Entrevistas e textos de Vanessa Cruz
Cinco da manhã e receber uma notícia da própria casa vinda do outro lado do mundo. Foi assim que Lara Silveira, 28 anos, soube do Brexit, que a fez cair da cama. Como uma estrela da bandeira da UE cairá em breve. Estava com o sono leve, pegou no telemóvel e o Facebook foi a porta de entrada para a saída. Um amigo que vive na Austrália fez um post curto que dizia tudo.
“It’s a very sad day for Europe”. A reação: “Fiquei logo… não posso crer! A partir daí não consegui dormir mais”. Foi mais cedo para o trabalho. Chegou a dar a notícia a alguns chefes que já lá estavam, alheados ainda dos resultados. “A bofetada foi perceber que o resto do Reino Unido não pensa como Londres e votou para sair”.

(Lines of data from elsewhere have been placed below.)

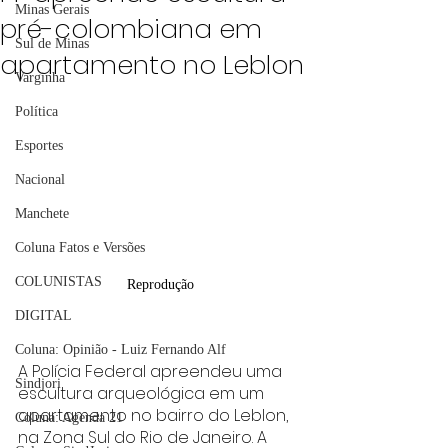
Minas Gerais
pré-colombiana em
Sul de Minas
apartamento no Leblon
Varginha
Política
Esportes
Nacional
Manchete
Coluna Fatos e Versões
COLUNISTAS
Reprodução
DIGITAL
Coluna: Opinião - Luiz Fernando Alf
A Polícia Federal apreendeu uma 
Sindjori
escultura arqueológica em um 
apartamento no bairro do Leblon, 
Coluna: Agenda 21
na Zona Sul do Rio de Janeiro. A 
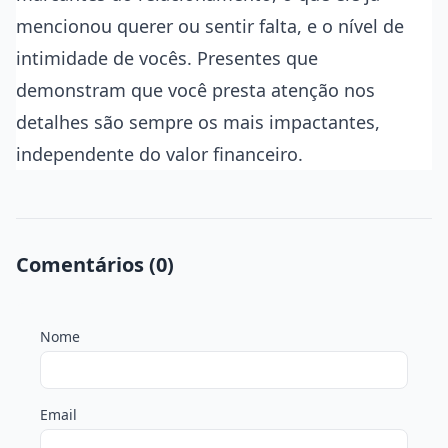
mencionou querer ou sentir falta, e o nível de
intimidade de vocês. Presentes que
demonstram que você presta atenção nos
detalhes são sempre os mais impactantes,
independente do valor financeiro.
Comentários (0)
Nome
Email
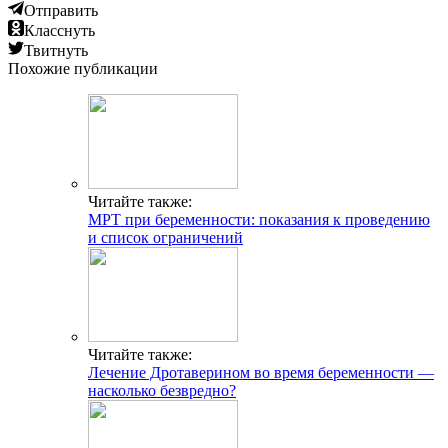
Отправить
Класснуть
Твитнуть
Похожие публикации
Читайте также:
МРТ при беременности: показания к проведению
и список ограничений
Читайте также:
Лечение Дротаверином во время беременности —
насколько безвредно?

Num dia, tudo mudou radicalmente. “Ah, a Lara é fixe, mas os outros podem ir-se embora”. Lá está, a imigração, argumento de voto para tantos, inclusive para pais dos amigos desta jovem portuguesa que vive no Reino Unido. Como lidar com isto? É o sentimento misto de pertença e de exclusão que está em jogo. O Reino Unido, parceiro histórico de Portugal, multicultural. Uma casa onde o telhado agora ameaça desabar.

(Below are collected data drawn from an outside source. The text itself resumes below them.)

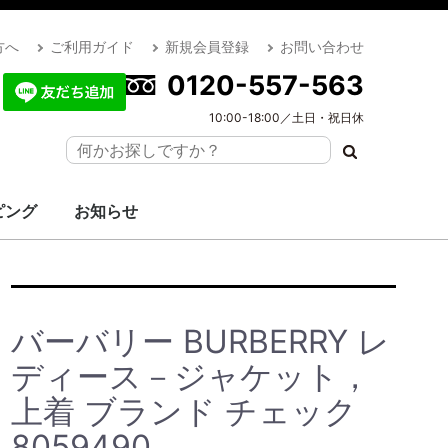
方へ
ご利用ガイド
新規会員登録
お問い合わせ
0120-557-563
10:00-18:00／土日・祝日休
ピング
お知らせ
バーバリー BURBERRY レ
ディース－ジャケット，
上着 ブランド チェック
8059490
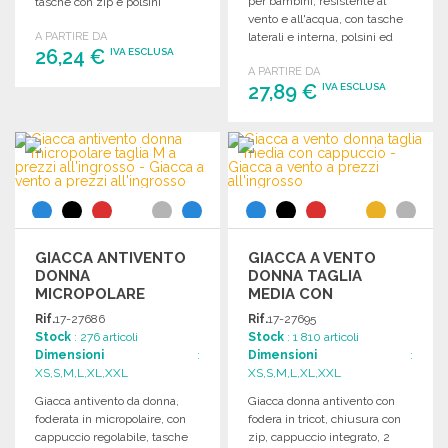
per bambini, resistente al
tasche con zip e polsini
vento e all'acqua, con tasche
adattabili.
A PARTIRE DA
laterali e interna, polsini ed
26,24 €
IVA ESCLUSA
orlo elasticizzati.
A PARTIRE DA
27,89 €
IVA ESCLUSA
ORDINARE
Richiedi un preventivo
ORDINARE
Richiedi un preventivo
GIACCA ANTIVENTO
GIACCA A VENTO
DONNA
DONNA TAGLIA
MICROPOLARE
MEDIA CON
TAGLIA M A PREZZI
CAPPUCCIO
Rif.
17-27686
Rif.
17-27695
ALL'INGROSSO
Stock
: 276 articoli
Stock
: 1 810 articoli
Dimensioni
:
Dimensioni
:
XS,S,M,L,XL,XXL
XS,S,M,L,XL,XXL
Giacca antivento da donna,
Giacca donna antivento con
foderata in micropolaire, con
fodera in tricot, chiusura con
cappuccio regolabile, tasche
zip, cappuccio integrato, 2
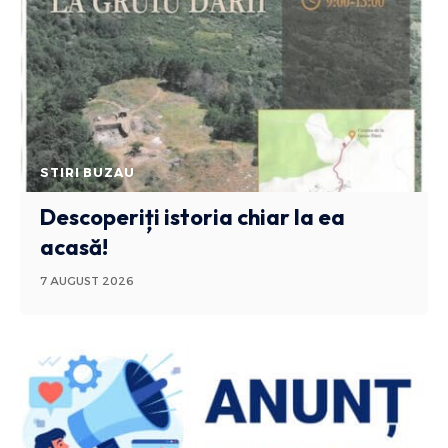
STIRI BUZAU
Descoperiți istoria chiar la ea
acasă!
7 AUGUST 2026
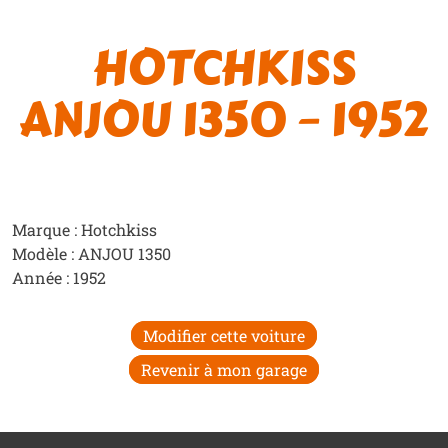
HOTCHKISS
ANJOU 1350 – 1952
Marque : Hotchkiss
Modèle : ANJOU 1350
Année : 1952
Modifier cette voiture
Revenir à mon garage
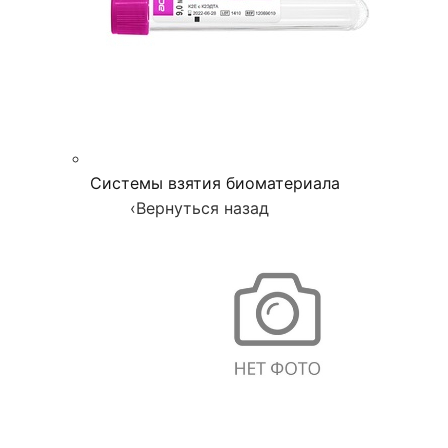
Системы взятия биоматериала
‹
Вернуться назад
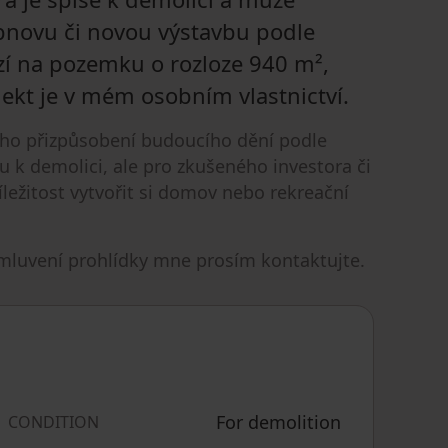
obnovu či novou výstavbu podle
zí na pozemku o rozloze 940 m²,
ekt je v mém osobním vlastnictví.
ého přizpůsobení budoucího dění podle
u k demolici, ale pro zkušeného investora či
ležitost vytvořit si domov nebo rekreační
mluvení prohlídky mne prosím kontaktujte.
For demolition
CONDITION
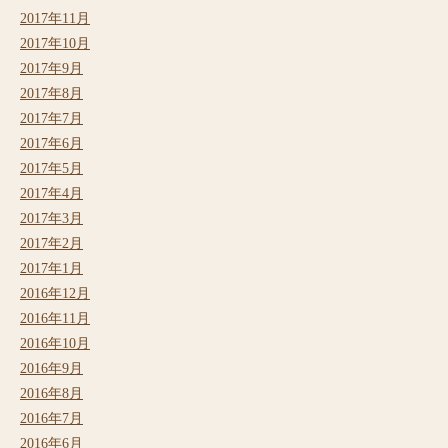
2017年11月
2017年10月
2017年9月
2017年8月
2017年7月
2017年6月
2017年5月
2017年4月
2017年3月
2017年2月
2017年1月
2016年12月
2016年11月
2016年10月
2016年9月
2016年8月
2016年7月
2016年6月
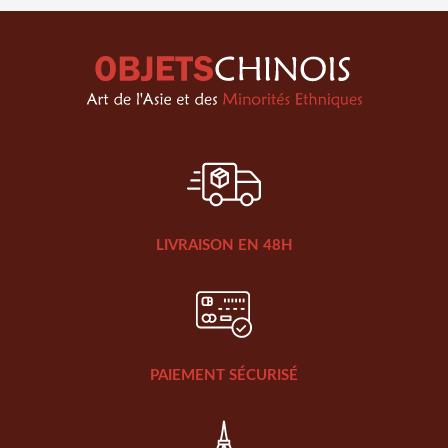
LIVRAISON EN 48H
PAIEMENT SÉCURISÉ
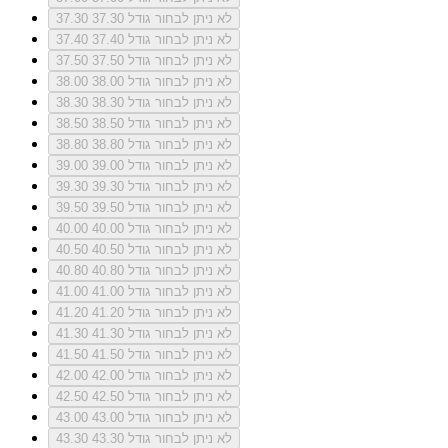
לא ניתן לבחור גודל 37.30
37.30
לא ניתן לבחור גודל 37.40
37.40
לא ניתן לבחור גודל 37.50
37.50
לא ניתן לבחור גודל 38.00
38.00
לא ניתן לבחור גודל 38.30
38.30
לא ניתן לבחור גודל 38.50
38.50
לא ניתן לבחור גודל 38.80
38.80
לא ניתן לבחור גודל 39.00
39.00
לא ניתן לבחור גודל 39.30
39.30
לא ניתן לבחור גודל 39.50
39.50
לא ניתן לבחור גודל 40.00
40.00
לא ניתן לבחור גודל 40.50
40.50
לא ניתן לבחור גודל 40.80
40.80
לא ניתן לבחור גודל 41.00
41.00
לא ניתן לבחור גודל 41.20
41.20
לא ניתן לבחור גודל 41.30
41.30
לא ניתן לבחור גודל 41.50
41.50
לא ניתן לבחור גודל 42.00
42.00
לא ניתן לבחור גודל 42.50
42.50
לא ניתן לבחור גודל 43.00
43.00
לא ניתן לבחור גודל 43.30
43.30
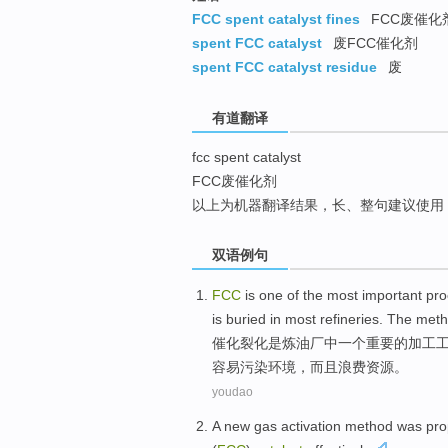
top
FCC spent catalyst fines
FCC废催化
spent FCC catalyst
废FCC催化剂
spent FCC catalyst residue
废
有道翻译
fcc spent catalyst
FCC废催化剂
以上为机器翻译结果，长、整句建议使用
双语例句
FCC
is
one
of
the
most important
pro
is
buried
in
most
refineries
. The
meth
催化
裂化
是
炼油厂
中
一个
重要
的
加工
容易
污染
环境
，
而且
浪费资源
。
youdao
A
new
gas
activation
method
was pr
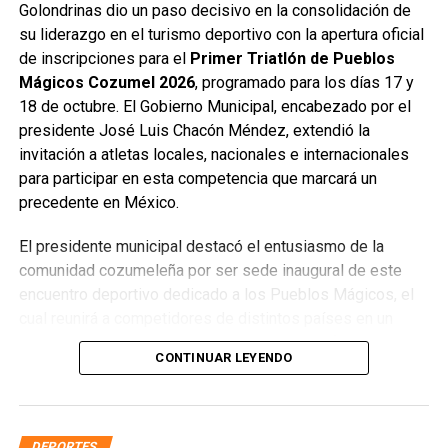
Golondrinas dio un paso decisivo en la consolidación de
su liderazgo en el turismo deportivo con la apertura oficial
de inscripciones para el
Primer Triatlón de Pueblos
Mágicos Cozumel 2026
, programado para los días 17 y
18 de octubre. El Gobierno Municipal, encabezado por el
presidente José Luis Chacón Méndez, extendió la
invitación a atletas locales, nacionales e internacionales
para participar en esta competencia que marcará un
precedente en México.
El presidente municipal destacó el entusiasmo de la
comunidad cozumeleña por ser sede inaugural de este
encuentro deportivo dedicado a los Pueblos Mágicos, el
cual reunirá a competidores de distintos países en un
entorno privilegiado por su belleza natural, infraestructura
CONTINUAR LEYENDO
y hospitalidad. Subrayó que este evento refuerza la visión
de posicionar a Cozumel como
La Isla del Deporte
,
proyectando sus atractivos a nivel mundial.
DEPORTES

Da empresa, veio pelo menos uma tentativa de aconchego. E-mails enviados no próprio dia, com a primeira preocupação de lhes dizer que são queridos ali. Aconteceu com a Lara, com a Mafalda, com o Nuno. "Foi do CEO da empresa. Para as pessoas não entrarem em pânico, para manter o ânimo das tropas". Aconteceu de viva voz com o Rodrigo e com o Paulo.
Seis portugueses, entre os 23 e os 42 anos, mergulharam em mares nunca d’antes navegados, a par dos britânicos e de todos os europeus. Por um voto (in)consciente. Pode ser que sim, pode ser que não. Numa coisa, todos estão de acordo: as campanhas não foram esclarecedoras e houve muita desinformação.
Receios? Quem tem gema lusa sabe adaptar-se às situações. “E pior do que aquilo a que estamos habituados em Portugal não há-de ser”, relativizam. Mas claro que eles existem: a xenofobia e o racismo (em relação à comunidade portuguesa e todos os imigrantes), a desvalorização da libra, a identidade quebrada de um Continente que muitos carimbaram com o Erasmus. E dali foram somando outros carimbos, como o de Hugo, que até já ganhou um prémio pelo Reino Unido.
O futuro, esse, é uma incógnita. Como a linha do horizonte do oceano. A História serve de embalo: é sempre para ir navegando. Mesmo que as vidas estejam em suspenso. Como uma porta no trinco, que a qualquer momento pode fechar-se de vez.